**Task details**
Whenever a line in the listing contains "Регистриран", copy that line.

**Data under study**
============

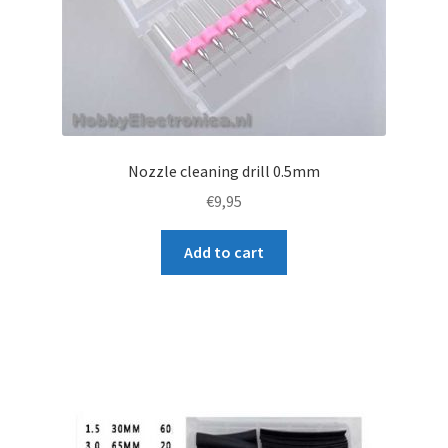
Nozzle cleaning drill 0.5mm
€
9,95
Add to cart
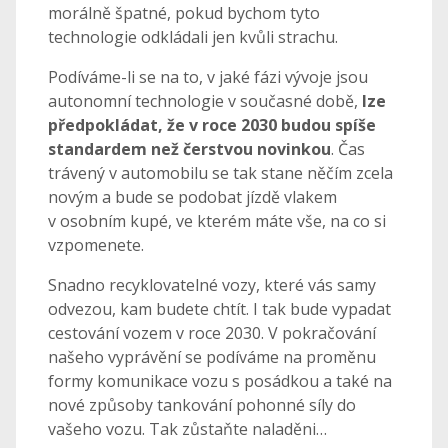
morálně špatné, pokud bychom tyto
technologie odkládali jen kvůli strachu.
Podíváme-li se na to, v jaké fázi vývoje jsou
autonomní technologie v současné době,
lze
předpokládat, že v roce 2030 budou spíše
standardem než čerstvou novinkou
. Čas
trávený v automobilu se tak stane něčím zcela
novým a bude se podobat jízdě vlakem
v osobním kupé, ve kterém máte vše, na co si
vzpomenete.
Snadno recyklovatelné vozy, které vás samy
odvezou, kam budete chtít. I tak bude vypadat
cestování vozem v roce 2030. V pokračování
našeho vyprávění se podíváme na proměnu
formy komunikace vozu s posádkou a také na
nové způsoby tankování pohonné síly do
vašeho vozu. Tak zůstaňte naladěni…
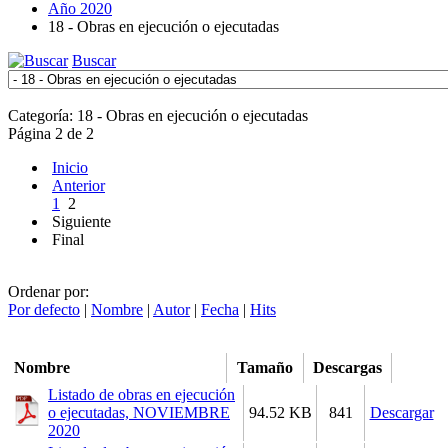
Año 2020
18 - Obras en ejecución o ejecutadas
Buscar
Categoría: 18 - Obras en ejecución o ejecutadas
Página 2 de 2
Inicio
Anterior
1
2
Siguiente
Final
Ordenar por:
Por defecto
|
Nombre
|
Autor
|
Fecha
|
Hits
Nombre
Tamaño
Descargas
Listado de obras en ejecución
o ejecutadas, NOVIEMBRE
94.52 KB
841
Descargar
2020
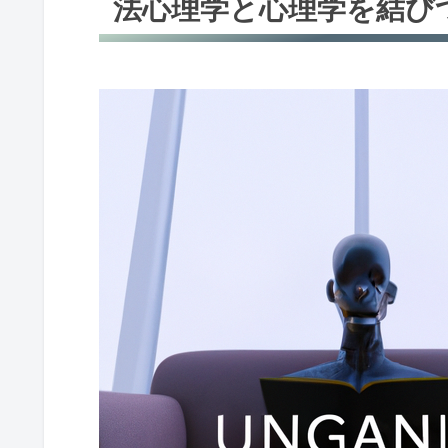
法心理学と心理学を結び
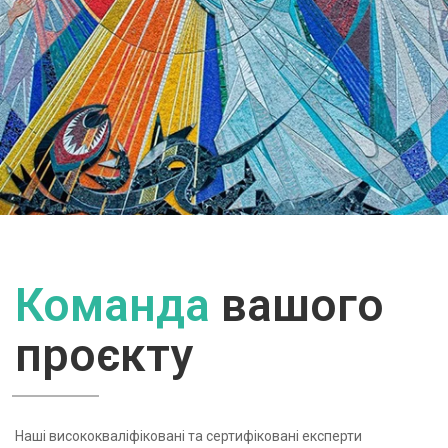
ЧИТАТИ ДАЛІ
Команда
вашого
проєкту
Наші висококваліфіковані та сертифіковані експерти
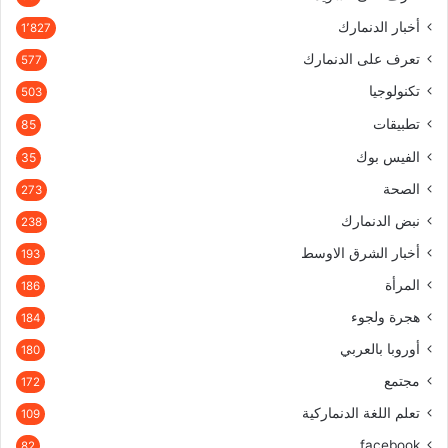
أخبار الدنمارك
1٬827
تعرف على الدنمارك
577
تكنولوجيا
503
تطبيقات
85
الفيس بوك
35
الصحة
273
نبض الدنمارك
238
أخبار الشرق الاوسط
193
المرأة
186
هجرة ولجوء
184
أوروبا بالعربي
180
مجتمع
172
تعلم اللغة الدنماركية
109
facebook
82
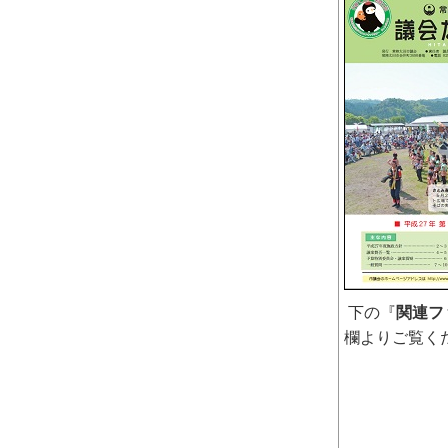
下の『
関連フ
欄よりご覧く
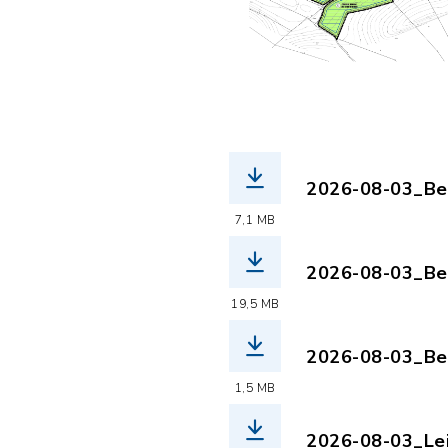
2026-08-03_Beb
(Dateiname: 20
7,1 MB
2026-08-03_Beg
(Dateiname: 20
19,5 MB
2026-08-03_Bek
(Dateiname: 20
1,5 MB
2026-08-03_Leit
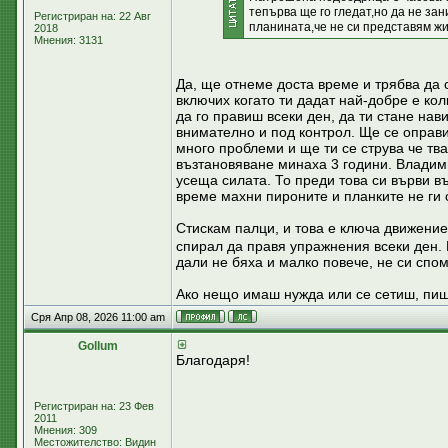
тепърва ще го гледат,но да не за
Регистриран на: 22 Авг
планината,че не си представям жив
2018
Мнения: 3131
Да, ще отнеме доста време и трябва да 
включих когато ти дадат най-добре е ко
да го правиш всеки ден, да ти стане на
внимателно и под контрол. Ще се оправ
много проблеми и ще ти се струва че тв
възтановяване минаха 3 години. Владими
усеща силата. То преди това си върви въ
време махни пироните и планките не ги 
Стискам палци, и това е ключа движение
спирал да правя упражнения всеки ден.
дали не бяха и малко повече, не си спо
Ако нещо имаш нужда или се сетиш, пиш
Сря Апр 08, 2026 11:00 am
Gollum
Благодаря!
Регистриран на: 23 Фев
2011
Мнения: 309
Местожителство: Видин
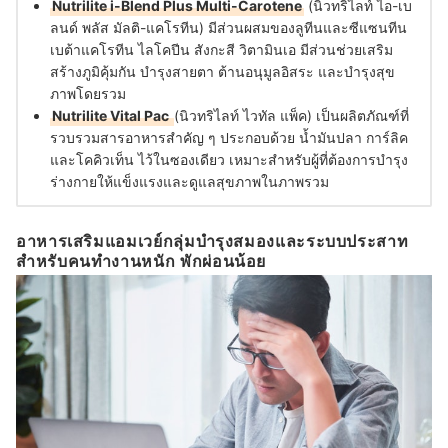
Nutrilite i-Blend Plus Multi-Carotene
(นิวทริไลท์ ไอ-เบ
ลนด์ พลัส มัลติ-แคโรทีน) มีส่วนผสมของลูทีนและซีแซนทีน
เบต้าแคโรทีน ไลโคปีน สังกะสี วิตามินเอ มีส่วนช่วยเสริม
สร้างภูมิคุ้มกัน บำรุงสายตา ต้านอนุมูลอิสระ และบำรุงสุข
ภาพโดยรวม
Nutrilite Vital Pac
(นิวทริไลท์ ไวทัล แพ็ค) เป็นผลิตภัณฑ์ที่
รวบรวมสารอาหารสำคัญ ๆ ประกอบด้วย น้ำมันปลา การ์ลิค
และโคคิวเท็น ไว้ในซองเดียว เหมาะสำหรับผู้ที่ต้องการบำรุง
ร่างกายให้แข็งแรงและดูแลสุขภาพในภาพรวม
อาหารเสริมแอมเวย์กลุ่มบำรุงสมองและระบบประสาท
สำหรับคนทำงานหนัก พักผ่อนน้อย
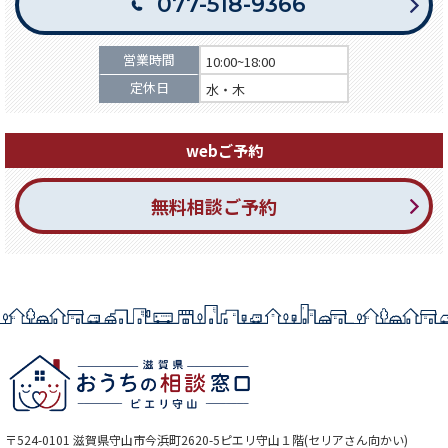
077-518-9366
営業時間
10:00~18:00
定休日
水・木
webご予約
無料相談ご予約
〒524-0101 滋賀県守山市今浜町2620-5ピエリ守山１階(セリアさん向かい)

============

**Reply to the exercise**
Регистриран на: 22 Авг
Регистриран на: 23 Фев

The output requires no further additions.